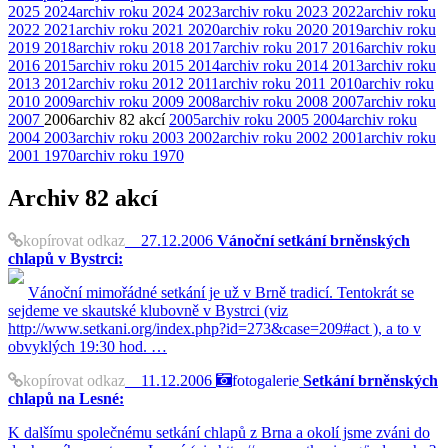
2025
2024
archiv roku 2024
2023
archiv roku 2023
2022
archiv roku
2022
2021
archiv roku 2021
2020
archiv roku 2020
2019
archiv roku
2019
2018
archiv roku 2018
2017
archiv roku 2017
2016
archiv roku
2016
2015
archiv roku 2015
2014
archiv roku 2014
2013
archiv roku
2013
2012
archiv roku 2012
2011
archiv roku 2011
2010
archiv roku
2010
2009
archiv roku 2009
2008
archiv roku 2008
2007
archiv roku
2007
2006
archiv
82 akcí
2005
archiv roku 2005
2004
archiv roku
2004
2003
archiv roku 2003
2002
archiv roku 2002
2001
archiv roku
2001
1970
archiv roku 1970
Archiv
82 akcí
kopírovat odkaz
27.12.2006
Vánoční setkání brněnských
chlapů v Bystrci:
Vánoční mimořádné setkání je už v Brně tradicí. Tentokrát se
sejdeme ve skautské klubovně v Bystrci (viz
http://www.setkani.org/index.php?id=273&case=209#act ), a to v
obvyklých 19:30 hod. …
kopírovat odkaz
11.12.2006
fotogalerie
Setkání brněnských
chlapů na Lesné:
K dalšímu společnému setkání chlapů z Brna a okolí jsme zváni do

## Task item:
Please return every line from the material above where the string "Vánoční" occurs.

## Solved exercise:
Vánoční setkání brněnských
Vánoční mimořádné setkání je už v Brně tradicí. Tentokrát se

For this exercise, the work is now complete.